Now Lisle, you are just being obtuse. Ever thought about combining these two processes?
1. We take a sentence:
The dog hates cats.
2. We duplicate it:
The dog hates cats. The dog hates cats.
3. We add a beneficial mutation to the addition:
The dog hates cats. The dog hates cars.
UH-OH! We now have new information about the dog, through the two processes you just said couldn't create new information. You might want to rethink things.
That is it for Information Science section of Chapter 1, next section the thoroughly debunked idea of Irreducible Complexity.
I also want to add, I love the pictures. Notice he pulls a Jack Chick, not as prominent as Chick does though, in that he makes the evolutionist look uglier than the Christian.
4 comments:
I like it!
That was a really nice deconstruction, Beams. I look forward to the next chapter of inanity.
It is worrying that these hacks are actually going through college just to get the credentials that make them sound like an 'authority' on the subject, and with no real desire to learn or - most importantly - to do new research that adds to the body of scientific knowledge.
You're adding new information bit was nicely put too - I may have to steal it if the opportunity arises...
Cheers,
I agree with EPM: nice deconstruction.
I'm not an expert, but as you said, Lisle's arguments seem to be based on a limited definition of 'information". Sure, some kinds of information necessitate a Sender/Mind (ie.

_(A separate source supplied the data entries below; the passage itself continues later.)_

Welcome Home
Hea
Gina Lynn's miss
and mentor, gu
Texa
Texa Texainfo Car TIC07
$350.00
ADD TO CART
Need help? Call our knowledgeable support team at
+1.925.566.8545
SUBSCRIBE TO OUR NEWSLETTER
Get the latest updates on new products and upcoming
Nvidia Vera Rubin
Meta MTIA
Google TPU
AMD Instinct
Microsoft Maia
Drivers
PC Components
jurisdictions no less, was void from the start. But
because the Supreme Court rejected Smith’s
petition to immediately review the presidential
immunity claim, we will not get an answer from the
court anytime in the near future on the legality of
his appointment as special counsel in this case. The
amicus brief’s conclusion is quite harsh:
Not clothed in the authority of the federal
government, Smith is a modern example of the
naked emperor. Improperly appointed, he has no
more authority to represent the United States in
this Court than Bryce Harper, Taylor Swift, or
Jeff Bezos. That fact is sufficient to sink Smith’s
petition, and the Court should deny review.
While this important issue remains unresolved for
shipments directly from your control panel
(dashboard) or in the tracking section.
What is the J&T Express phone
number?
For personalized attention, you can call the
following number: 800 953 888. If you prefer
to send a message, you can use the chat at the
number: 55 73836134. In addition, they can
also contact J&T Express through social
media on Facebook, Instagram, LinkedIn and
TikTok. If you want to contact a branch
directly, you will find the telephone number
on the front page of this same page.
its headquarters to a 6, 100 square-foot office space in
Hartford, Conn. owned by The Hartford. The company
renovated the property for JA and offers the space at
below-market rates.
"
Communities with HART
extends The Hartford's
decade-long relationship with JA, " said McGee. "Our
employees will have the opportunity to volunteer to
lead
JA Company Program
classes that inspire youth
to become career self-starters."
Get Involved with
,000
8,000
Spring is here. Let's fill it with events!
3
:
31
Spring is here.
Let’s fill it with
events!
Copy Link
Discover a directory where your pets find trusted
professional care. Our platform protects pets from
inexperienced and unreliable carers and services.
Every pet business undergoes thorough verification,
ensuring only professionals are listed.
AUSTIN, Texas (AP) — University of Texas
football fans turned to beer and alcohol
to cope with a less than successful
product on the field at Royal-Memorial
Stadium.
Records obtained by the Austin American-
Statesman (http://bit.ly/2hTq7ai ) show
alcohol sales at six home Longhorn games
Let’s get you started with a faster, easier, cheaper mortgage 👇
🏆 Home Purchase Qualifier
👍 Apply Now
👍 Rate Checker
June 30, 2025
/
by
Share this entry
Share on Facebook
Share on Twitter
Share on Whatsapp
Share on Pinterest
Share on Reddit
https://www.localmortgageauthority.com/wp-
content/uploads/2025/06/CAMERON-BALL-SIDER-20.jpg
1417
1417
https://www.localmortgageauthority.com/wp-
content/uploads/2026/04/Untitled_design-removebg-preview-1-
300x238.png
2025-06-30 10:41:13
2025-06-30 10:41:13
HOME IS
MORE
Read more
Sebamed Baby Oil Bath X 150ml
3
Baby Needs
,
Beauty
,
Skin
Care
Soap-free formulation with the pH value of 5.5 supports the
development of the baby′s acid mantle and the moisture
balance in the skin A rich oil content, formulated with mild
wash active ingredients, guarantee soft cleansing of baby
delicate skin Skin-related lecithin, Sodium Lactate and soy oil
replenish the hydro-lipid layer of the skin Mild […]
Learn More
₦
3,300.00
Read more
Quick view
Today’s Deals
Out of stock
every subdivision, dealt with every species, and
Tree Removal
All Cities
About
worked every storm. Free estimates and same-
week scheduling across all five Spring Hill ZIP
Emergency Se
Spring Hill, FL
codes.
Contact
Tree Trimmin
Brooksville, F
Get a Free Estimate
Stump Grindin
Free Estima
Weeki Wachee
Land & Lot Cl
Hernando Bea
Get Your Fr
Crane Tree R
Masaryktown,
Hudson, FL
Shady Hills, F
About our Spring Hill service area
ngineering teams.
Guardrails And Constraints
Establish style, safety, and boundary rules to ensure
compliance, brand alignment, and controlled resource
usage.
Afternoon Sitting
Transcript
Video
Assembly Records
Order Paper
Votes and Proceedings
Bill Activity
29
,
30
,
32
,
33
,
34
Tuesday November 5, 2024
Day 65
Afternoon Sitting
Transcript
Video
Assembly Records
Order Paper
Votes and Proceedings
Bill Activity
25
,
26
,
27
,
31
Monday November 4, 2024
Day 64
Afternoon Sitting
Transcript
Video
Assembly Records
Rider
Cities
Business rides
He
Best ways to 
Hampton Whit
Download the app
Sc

FM radio broadcasts), and some necessitate a Receiver/Mind (stop light signals); some even require both (telephone conversation). However, I can envision information that requires no mind whatsoever, such as a supernova; no mind caused it to occur, and the information transmitted will exist and produce tangible effects regardless of whether there's a mind to receive it or not (ie. shit nearby is gonna get whacked, yo).
I thought it was interesting that you should use the cats-->cars example, not to mention the whole sentence. I am of course referring to the fact that your entire sentence (and the duplicate) is in English. It only makes sense to someone who understands English. It is intriguing to recognize that you exquisitely demonstrate the need for a language in order to understand information and get anything meaningful out of it. As a corollary, DNA is information, but it is useless without a language software that can 'understand' it and make something meaningful as a result.
Thanks for the illustration!
Well analogies are far from perfect. Saying that DNA contains information is not quite right either, but I like the example and proves Lisle's premise to be completely false.